Architecting Twitter
There are some interesting discussions about the way Twitter is architected. Frankly, I think that having routine outages over such a long period is a sign of either negligence or incompetence. The problem isn't that hard, for crying out loud.
With that in mind, I set out to try architecting such a system. As far as I am concerned, twitter can be safely divided into two separate applications, the server side and the client side. The web UI, by the way, is considered part of the client.
The server responsibilities:
- Accept twits from the client, this include:
- Analyzing the message content, (@foo should go to foo, #tag should be tagged, etc)
- Forward the message to all the followers of the particular user
- Answer to queries about twits from people that a certain person is following
- Answer to queries about a person
- It should scale
- Clients are assumed to be badly written
The client responsibilities:
- Display information to the user
- Pretty slicing & dicing of the data
Obviously, I am talking as someone who knows that there is even the need to scale, but let us leave this aside.
I am going to ignore the client, I don't care much about this bit.

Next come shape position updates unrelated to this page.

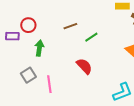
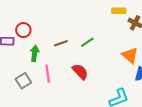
brown line: (70, 26) -> (61, 43), moved
pink line: (49, 84) -> (48, 74), moved

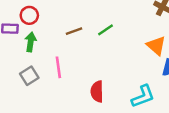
green arrow: (35, 53) -> (31, 42), moved
red semicircle: (80, 72) -> (97, 92), moved, turned -138

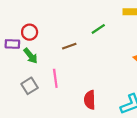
green line: (105, 30) -> (98, 29), moved
green arrow: (31, 42) -> (31, 56), turned 133

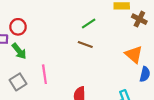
brown line: (69, 46) -> (85, 44), moved, turned 40

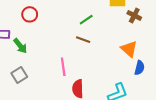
red circle: (18, 27) -> (30, 14), moved
pink line: (44, 74) -> (63, 67), moved

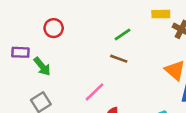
pink line: (63, 67) -> (94, 92), turned 54

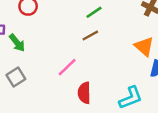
brown line: (119, 59) -> (90, 35), turned -49

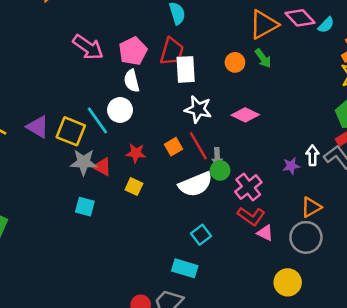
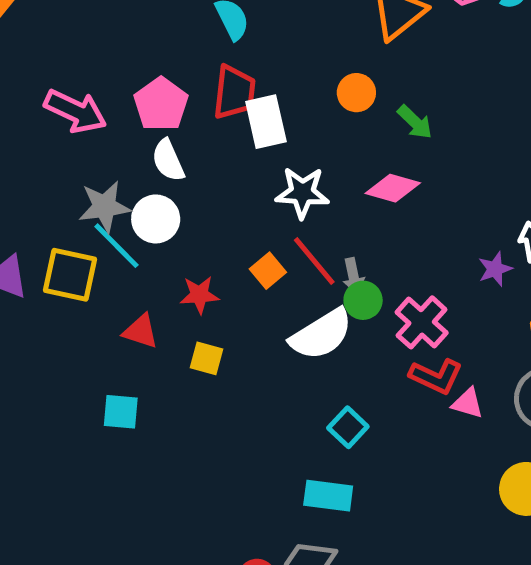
green arrow: (263, 58) -> (415, 122), moved
gray star: (84, 162) -> (104, 207), moved

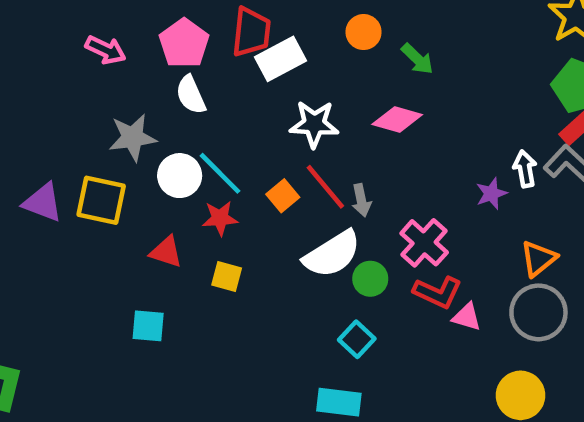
pink arrow: (75, 111) -> (106, 50), size x0.7
white rectangle: (266, 122) -> (281, 59), turned 75
white circle: (156, 219) -> (180, 176), moved
cyan line: (116, 246) -> (220, 173), moved
green circle: (363, 300) -> (370, 279), moved

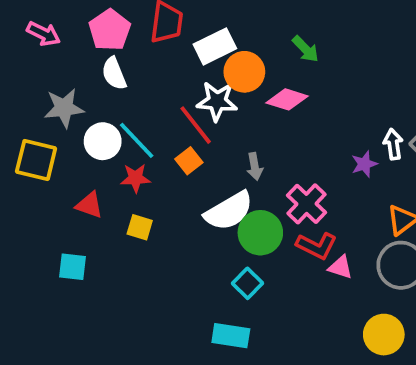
orange circle: (364, 32) -> (244, 72), moved, size x1.4
white rectangle: (281, 59) -> (215, 46), moved
red line: (325, 187) -> (196, 125), moved
green circle: (370, 279) -> (260, 233), size x1.5

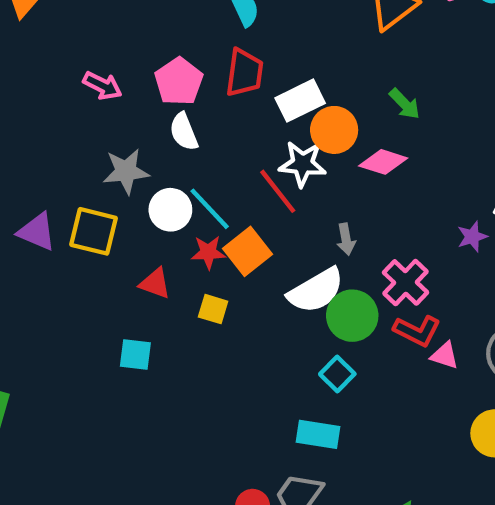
orange square: (189, 161) -> (248, 251), moved, size x1.5

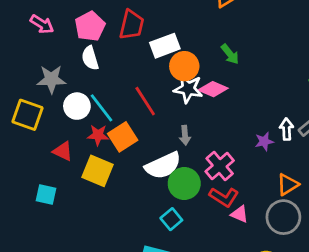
white star: (303, 164) -> (188, 89), moved
yellow square: (213, 309) -> (97, 171), size x1.6

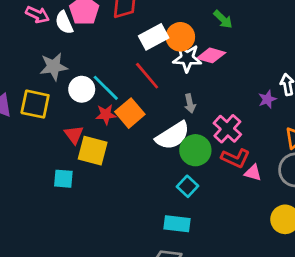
white rectangle: (165, 46) -> (154, 37), moved
white semicircle: (90, 58) -> (64, 23), moved
red triangle: (63, 151) -> (74, 135), turned 35
yellow square: (97, 171) -> (93, 151), moved

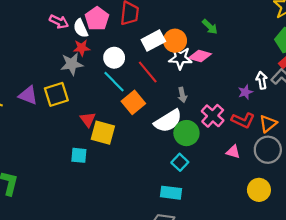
white circle: (82, 89) -> (114, 58), moved
yellow square: (35, 104) -> (56, 94), turned -30
red star: (106, 115) -> (82, 48), moved
red L-shape: (235, 158) -> (243, 120), moved

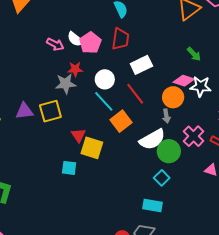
white semicircle: (81, 28) -> (75, 39), moved, turned -30
orange circle: (175, 41) -> (173, 97), moved
white star: (180, 58) -> (201, 86), moved
purple triangle: (28, 95) -> (24, 111), turned -30

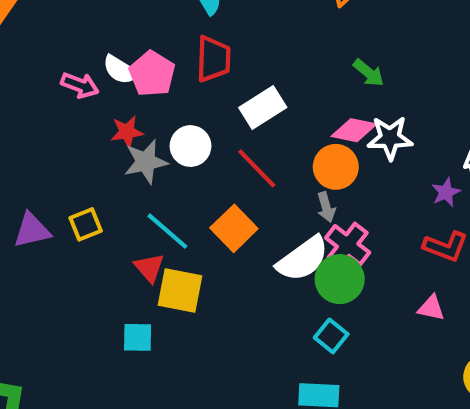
gray star: (66, 84) -> (146, 162), moved
cyan line: (104, 101) -> (167, 231), moved
yellow square: (50, 111) -> (86, 224), size x0.7
pink cross: (193, 136) -> (348, 245), moved

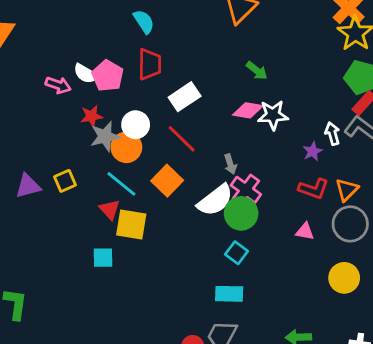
orange circle: (336, 167) -> (126, 147), moved

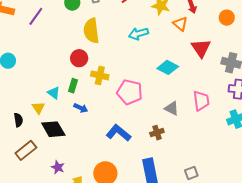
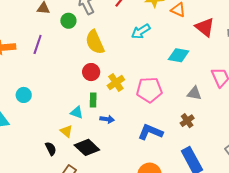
yellow cross: (100, 75) -> (116, 83), turned -30

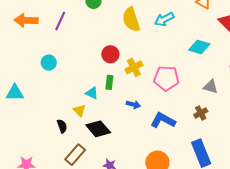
yellow semicircle: (95, 42) -> (131, 19), moved
cyan circle: (24, 95) -> (49, 63), moved
blue arrow: (107, 119) -> (133, 104), moved

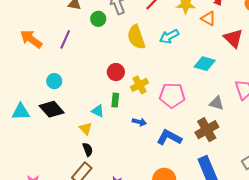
orange arrow: (26, 20) -> (31, 39), turned 35
brown cross: (201, 113) -> (207, 130), size x1.6
black semicircle: (62, 126) -> (88, 150), moved
black diamond: (98, 129) -> (52, 109), moved

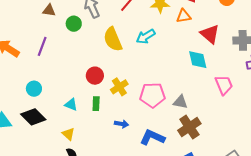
orange triangle: (208, 18) -> (184, 16), turned -35
cyan diamond: (205, 64) -> (198, 60), moved, turned 65
gray triangle: (217, 103) -> (180, 102), moved
cyan triangle: (98, 111) -> (71, 104), moved

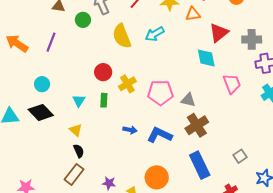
red triangle: (210, 34) -> (219, 33), turned 40
cyan triangle: (71, 104) -> (79, 101), turned 40
blue arrow: (122, 124) -> (130, 130), moved

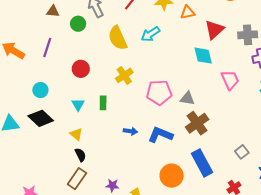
red circle: (103, 72) -> (81, 69), moved
yellow cross: (127, 84) -> (124, 75), moved
orange circle: (157, 177) -> (172, 176), moved

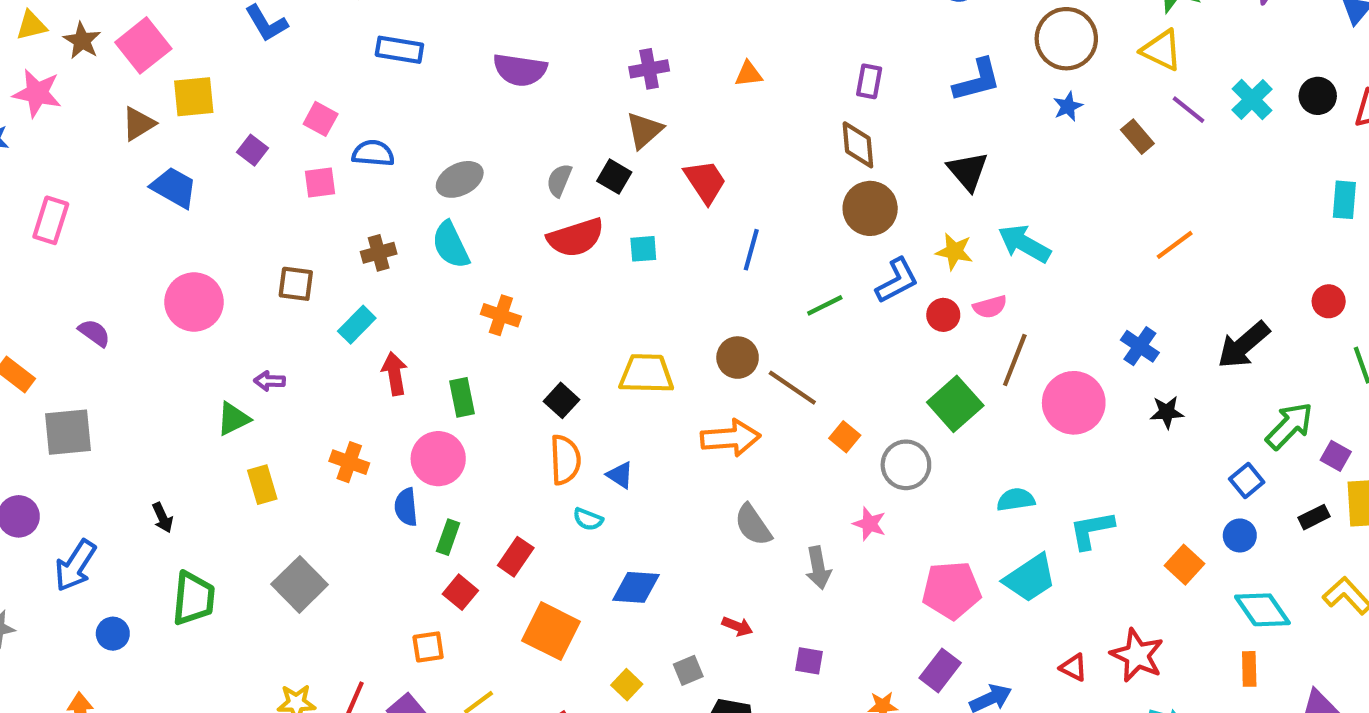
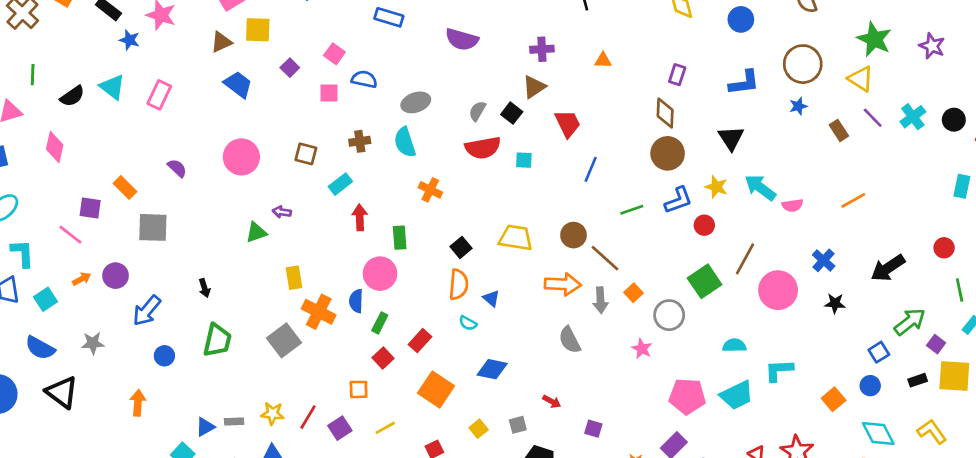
pink semicircle: (990, 307) -> (792, 205), moved
orange cross: (349, 462) -> (319, 312), moved, size x1.4
yellow rectangle: (262, 485) -> (294, 278), moved
gray arrow: (818, 568) -> (600, 300), moved

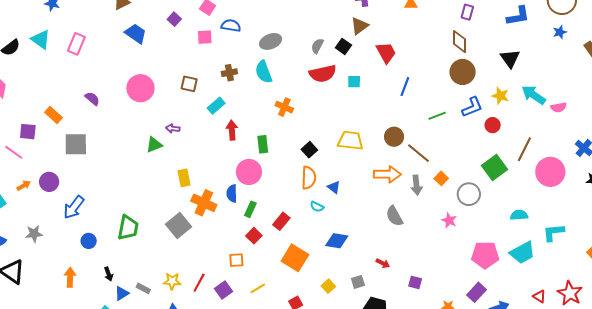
black arrow: (205, 288) -> (109, 274), moved
gray rectangle: (234, 421) -> (143, 288), turned 32

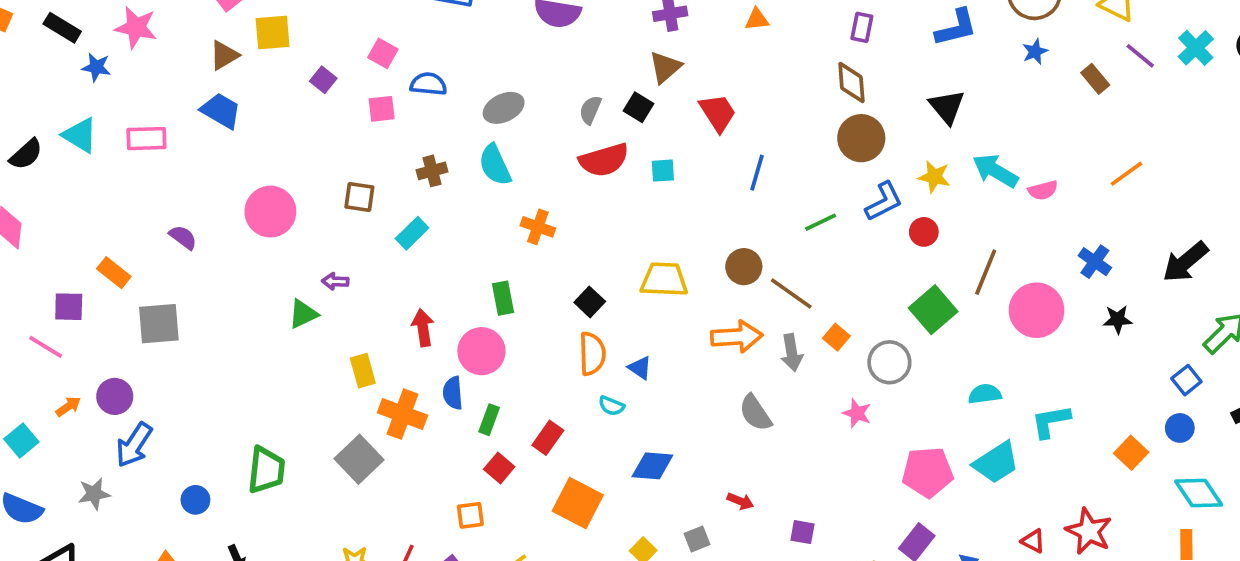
blue trapezoid: (136, 33) -> (221, 111), moved
pink rectangle: (76, 44) -> (146, 139), turned 70
red arrow: (232, 130) -> (423, 328), moved
blue arrow: (74, 207) -> (134, 445), moved

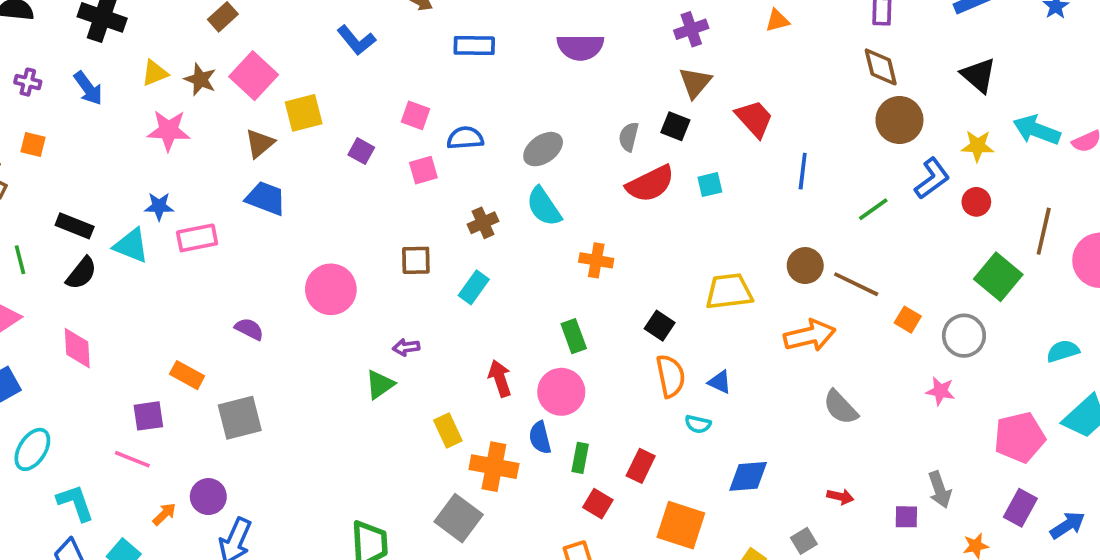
black rectangle: (62, 28) -> (75, 226), moved
blue star: (96, 67) -> (159, 206), moved
gray arrow: (792, 353) -> (940, 490), moved

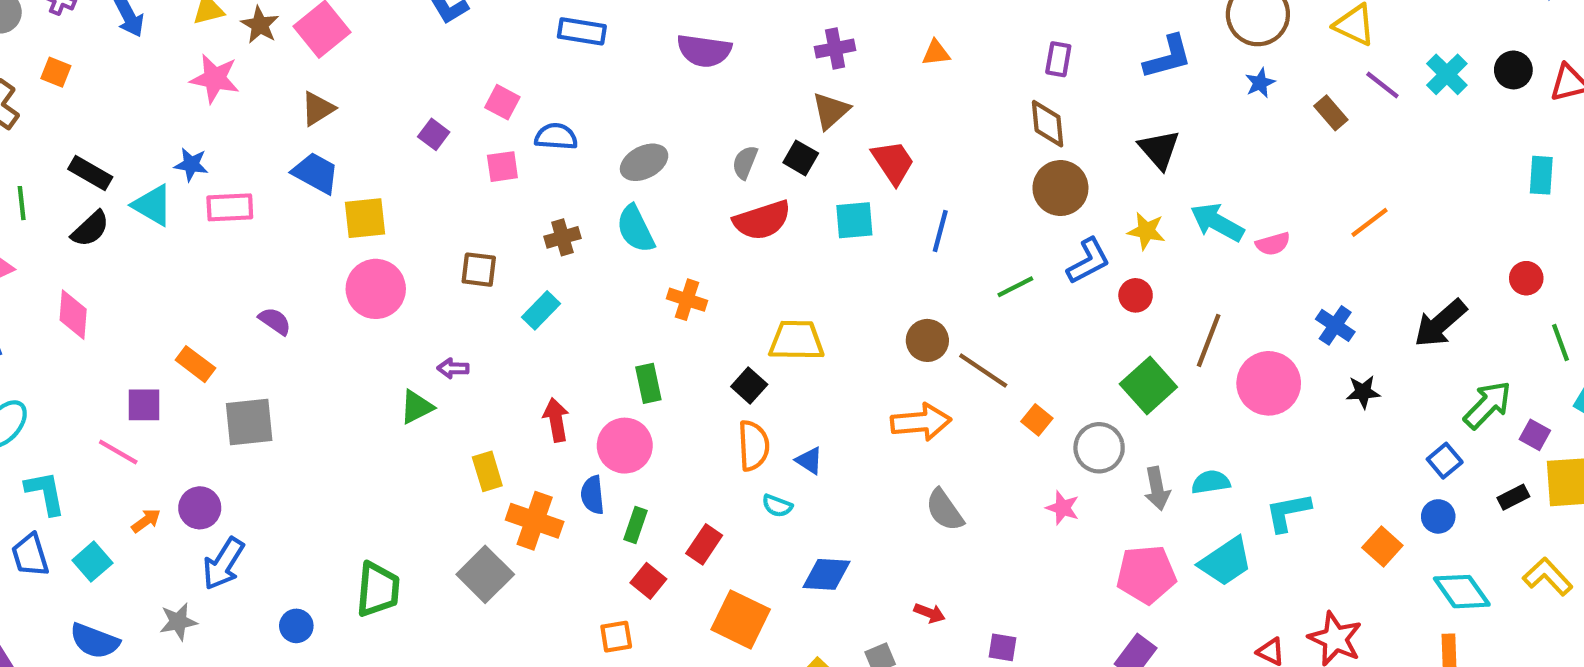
yellow square: (304, 113) -> (365, 218), moved
cyan square: (710, 185) -> (854, 220), moved, size x1.4
yellow trapezoid: (729, 291) -> (796, 340), moved
gray arrow: (940, 490) -> (1157, 489), moved

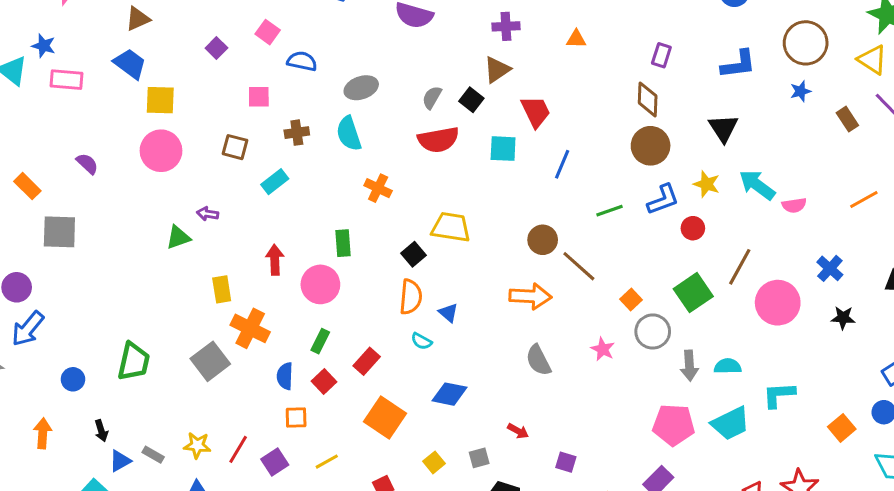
pink square: (502, 167) -> (259, 97), moved
orange square: (1037, 420) -> (631, 299), moved
blue semicircle: (593, 495) -> (285, 376), moved
pink star: (1063, 508) -> (603, 349), moved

For the server, it turn out that we have a fairly simple way of handling that.
We will split it into several pieces, and deal with each of them independently. The major ones are read, write and analysis.
There isn't much need to deal with analysis. We can handle that using on the backend, without really affecting the application, so we will start with processing writes.
Twitter, like most systems, is heavily skewed toward reads. In addition to that, we don't really need instant responsiveness. It is allowed to take a few moments before the new message is visible to all the followers.
As such, the process of handling new twits is fairly simple. A gateway server will accept the new twit and place it in a queue. A set of worker server will take the new twits out of the queue and start processing them.
There are several ways of doing that, either by distributing load by function or by simple round robin. Myself, I tend toward round robin unless there is a process that is significantly slower than the others, or require extra requirements (sending email may require opening a port in the firewall, as such, it cannot run on just any machine, but only on machines dedicated to it).
The process of handling a twit is fairly straightforward. As I mentioned, we are heavily skewed toward reads, so it is worth taking more time when processing a write to make sure that a read is as simple as possible.
This means that our model should support the following qualities:
- Simple - Reading the timeline should involve no joins and no complexity whatsoever. Preferably, it should involve a query that uses a clustered index and that is it.
- Cacheable - There should be as few a factors that affects the data that we need to handle as possible.
- Shardable - the ability to split the work into multiple databases would mean that we will be able to scale out very easily.
As such, the model on the right seems like a good one (obviously this is very over simplified, but it works as an example).
This means that in order to display the timeline for a particular user, we will need to perform exactly two queries. One to the routing database, to find out what server this user data is sitting on, the second, to perform a trivial select on the timelines table.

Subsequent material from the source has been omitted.